- _Activity_
The needed output is the run of lines below from the one containing "Meettoestellen" through the one containing "Deportivas y Civiles", copied exactly and free of pictures.

- _Records for this task_
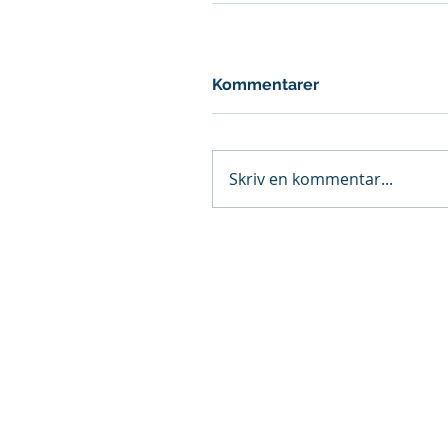
Kommentarer
Skriv en kommentar...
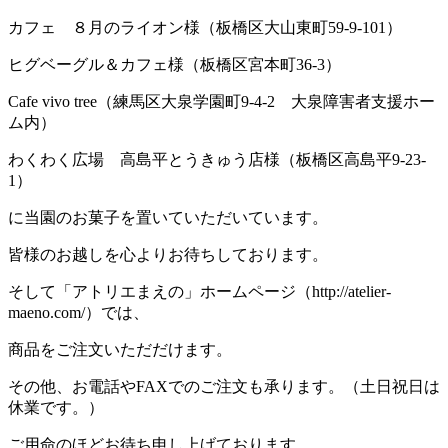
カフェ ８月のライオン様（板橋区大山東町59-9-101）
ヒグベーグル＆カフェ様（板橋区宮本町36-3）
Cafe vivo tree（練馬区大泉学園町9-4-2 大泉障害者支援ホー
ム内）
わくわく広場 高島平とうきゅう店様（板橋区高島平9-23-
1）
に当園のお菓子を置いていただいています。
皆様のお越しを心よりお待ちしております。
そして「アトリエまえの」ホームページ（http://atelier-
maeno.com/）では、
商品をご注文いただだけます。
その他、お電話やFAXでのご注文も承ります。（土日祝日は
休業です。）
ご用命のほどお待ち申し上げております。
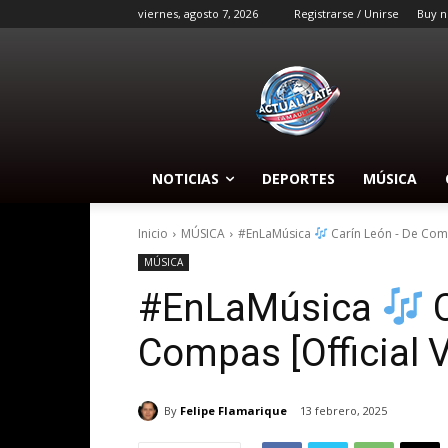
viernes, agosto 7, 2026
Registrarse / Unirse
Buy n
NOTICIAS
DEPORTES
MÚSICA
Inicio
MÚSICA
#EnLaMúsica
Carín León - De Co
MÚSICA
#EnLaMúsica
C
Compas [Official 
By
Felipe Flamarique
13 febrero, 2025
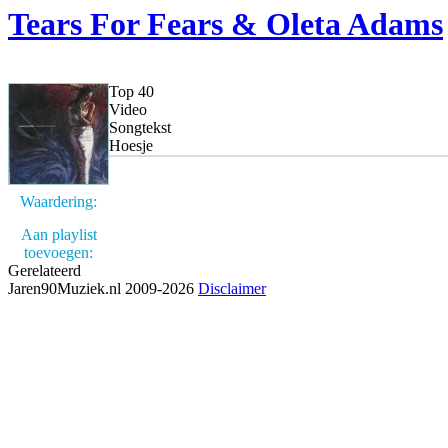
Tears For Fears & Oleta Adams
Top 40
Video
Songtekst
Hoesje
Waardering:
Aan playlist
toevoegen:
Gerelateerd
Jaren90Muziek.nl 2009-2026
Disclaimer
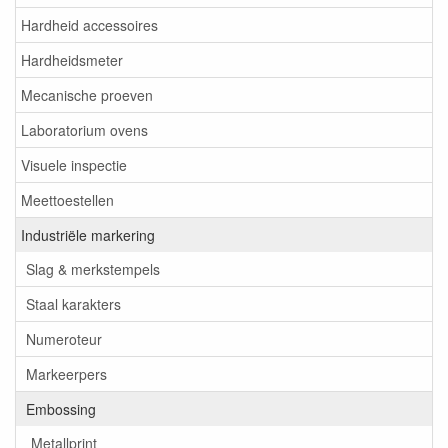
Hardheid accessoires
Hardheidsmeter
Mecanische proeven
Laboratorium ovens
Visuele inspectie
Meettoestellen
Industriële markering
Slag & merkstempels
Staal karakters
Numeroteur
Markeerpers
Embossing
Metallprint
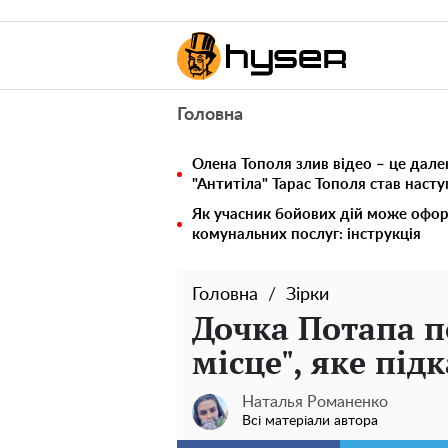
Головна
Олена Тополя злив відео – це дале
"Антитіла" Тарас Тополя став наст
Як учасник бойових дій може офор
комунальних послуг: інструкція
Головна
Зірки
Дочка Потапа п
місце", яке під
Наталья Романенко
Всі матеріали автора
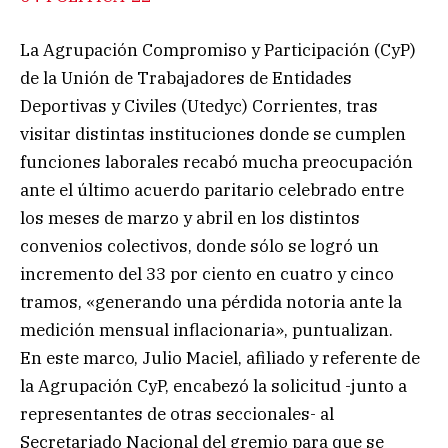
La Agrupación Compromiso y Participación (CyP)
de la Unión de Trabajadores de Entidades
Deportivas y Civiles (Utedyc) Corrientes, tras
visitar distintas instituciones donde se cumplen
funciones laborales recabó mucha preocupación
ante el último acuerdo paritario celebrado entre
los meses de marzo y abril en los distintos
convenios colectivos, donde sólo se logró un
incremento del 33 por ciento en cuatro y cinco
tramos, «generando una pérdida notoria ante la
medición mensual inflacionaria», puntualizan.
En este marco, Julio Maciel, afiliado y referente de
la Agrupación CyP, encabezó la solicitud -junto a
representantes de otras seccionales- al
Secretariado Nacional del gremio para que se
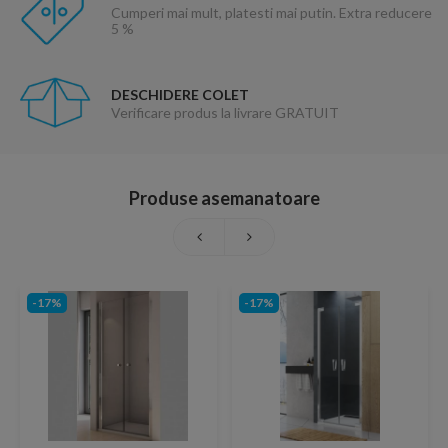
Cumperi mai mult, platesti mai putin. Extra reducere
5 %
DESCHIDERE COLET
Verificare produs la livrare GRATUIT
Produse asemanatoare
-17%
-17%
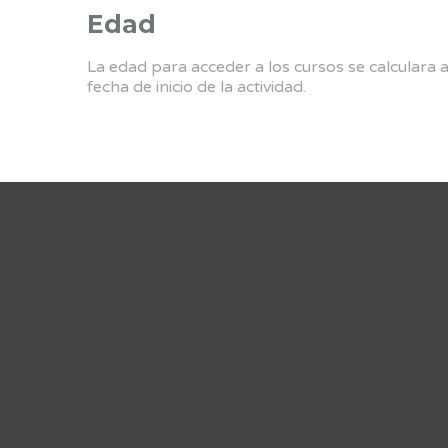
Edad
La edad para acceder a los cursos se calculara 
fecha de inicio de la actividad.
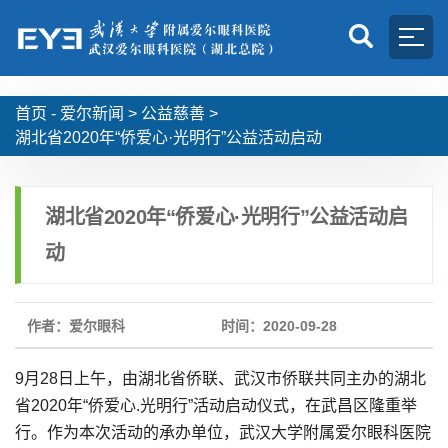
首页 -
爱尔新闻
>
公益慈善
>
湖北省2020年“侨爱心·光明行”公益活动启动
湖北省2020年“侨爱心·光明行”公益活动启
动
作者：爱尔眼科
时间：2020-09-28
9月28日上午，由湖北省侨联、武汉市侨联共同主办的湖北
省2020年“侨爱心.光明行”活动启动仪式，在武昌区隆重举
行。作为本次活动的承办单位，武汉大学附属爱尔眼科医院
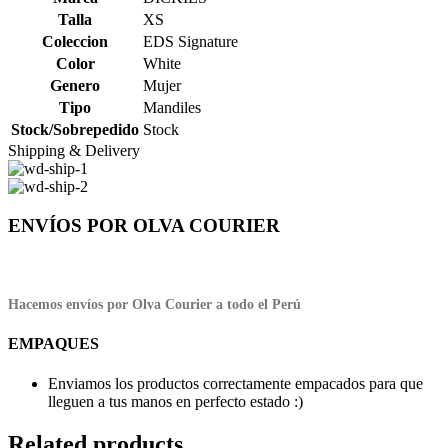
Talla
XS
Coleccion
EDS Signature
Color
White
Genero
Mujer
Tipo
Mandiles
Stock/Sobrepedido
Stock
Shipping & Delivery
ENVÍOS POR OLVA COURIER
Hacemos envíos por Olva Courier a todo el Perú
EMPAQUES
Enviamos los productos correctamente empacados para que
lleguen a tus manos en perfecto estado :)
Related products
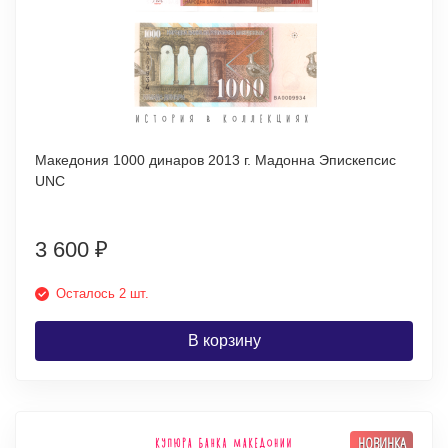
Македония 1000 динаров 2013 г. Мадонна Эпискепсис
UNC
3 600
₽
Осталось 2 шт.
В корзину
НОВИНКА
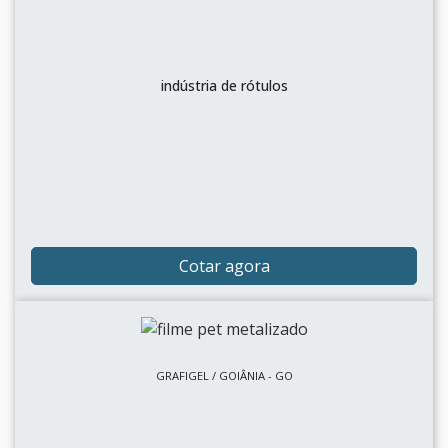
indústria de rótulos
Cotar agora
GRAFIGEL / GOIÂNIA - GO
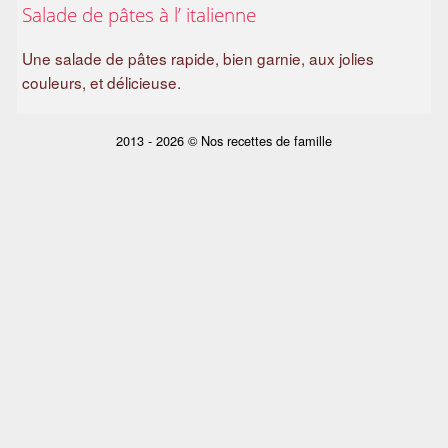
Salade de pâtes à l’ italienne
a
m
Une salade de pâtes rapide, bien garnie, aux jolies
i
couleurs, et délicieuse.
l
i
a
2013 - 2026 © Nos recettes de famille
l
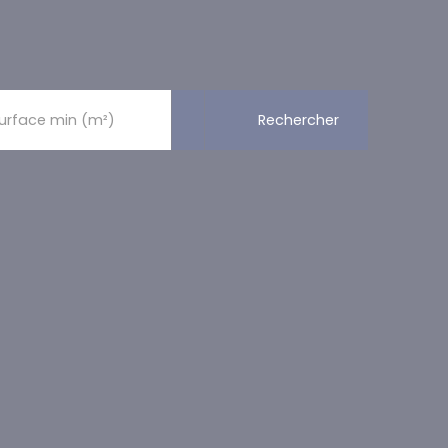
Rechercher
urface min (m²)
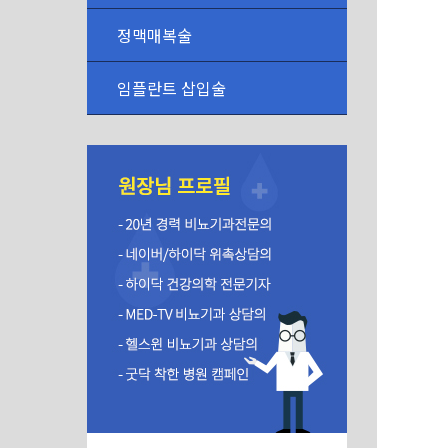
정맥매복술
임플란트 삽입술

- _Result for this exercise_
Meettoestellen
Industriële markering
Slag & merkstempels
Staal karakters
Numeroteur
Markeerpers
Embossing
Metallprint
Головна
Олена Тополя злив відео – це дале
"Антитіла" Тарас Тополя став наст
Як учасник бойових дій може офор
комунальних послуг: інструкція
Головна
Зірки
Дочка Потапа п
місце", яке під
Наталья Романенко
Всі матеріали автора
La Agrupación Compromiso y Participación (CyP)
de la Unión de Trabajadores de Entidades
Deportivas y Civiles (Utedyc) Corrientes, tras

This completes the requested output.